What Is The Difference Between A Comfortable Relationship And Settling?

When it comes to relationships, one of the big fears is that one day we'll wake up and realize we're settling. While no one wants to settle, so many people do because it's easy. On the other side of settling is being comfortable in your relationship — settling down — which can sometimes feel like you're settling because everything is so comfortable. The ups and downs, even the fiery passion that came in the beginning of the relationship, have dwindled, leading some to question if they've reached the attachment stage of the relationship, or something else — something like settling, per Dr. Helen Fisher.


"Every relationship settles down and every person in every relationship settles in and settles a bit," clinical psychologist Joshua Klapow, Ph.D. tells Bustle. "It is basic behavioral science principles. The novelty of the other person and the situation fade, and the reinforcing properties of the relationship begin to die down a bit."

But because the novelty has faded, for some, seeing the difference between settling and being comfortable, isn't always clear.
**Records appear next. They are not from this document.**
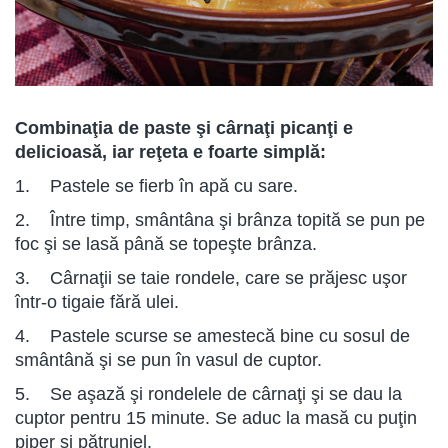
Combinaţia de paste şi cârnaţi picanţi e
delicioasă, iar reţeta e foarte simplă:
1. Pastele se fierb în apă cu sare.
2. Între timp, smântâna şi brânza topită se pun pe
foc şi se lasă până se topeşte brânza.
3. Cârnaţii se taie rondele, care se prăjesc uşor
într-o tigaie fără ulei.
4. Pastele scurse se amestecă bine cu sosul de
smântână şi se pun în vasul de cuptor.
5. Se aşază şi rondelele de cârnaţi şi se dau la
cuptor pentru 15 minute. Se aduc la masă cu puţin
piper şi pătrunjel.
After all, no one actually wants to settle when there's a world of people with whom we can settle down instead.

What comfortable looks like

Even if you don't realize it in the beginning stages of your relationship, everyone ultimately wants to reach the comfortable stage. With comfort comes the ability to be 100% yourself, the need to impress your partner goes away, and you find yourself in a place of fulfilling mutual respect, understanding, and a true partnership (via Marriage.com). You don't compromise who you are or your values because that fulfillment is there. Instead, any compromises you make are related to things like letting your partner choose the movie or agreeing to do the dishes if they make dinner.


"Being comfortable or settled in a relationship means that you are able to trust your partner and yourself, and this lays the foundation for vulnerability and intimacy," psychologist Kayla Steele tells Refinery29.

You accept that it won't always be easy, that your partner isn't perfect — neither are you! — and you relish in that fact, instead of seeing it as an annoyance or a burden. 

What settling looks like

Settling, on the other hand, is accepting things begrudgingly because it's easier to do so or because you simply don't want to be alone. For those who are settling, there's always a little voice whispering in their ear making them question if they are, indeed, settling.


"Settling in a relationship is accepting less than what you desire or deserve," clinical social worker and body-centered psychotherapist Blessing Uchendu tells Elite Daily. "It is when you have an inner knowing that something doesn't quite feel right, and yet you push that voice away to preserve the peace or defer to the other person."

Those who settle ignore that voice and their gut instinct, continuing to stay in a relationship that they know, deep down, they should leave (via BBC). They disregard the fact that their needs and wants aren't being met and just go with it while knowing that this isn't what happiness looks like. 

Although it should go without saying that life is too short to settle, in a culture so focused romantic relationships, it's hard to not succumb to settling because the alternative — being single — has been deemed as some sort of failure even though it's far from that. Failure is actually selling yourself short, denying yourself true happiness, and continuing to put up with things that negatively affect you emotionally. We all deserve to be happy. We all deserve to be comfortable in a relationship where both partners can flourish and be the people they're meant to be.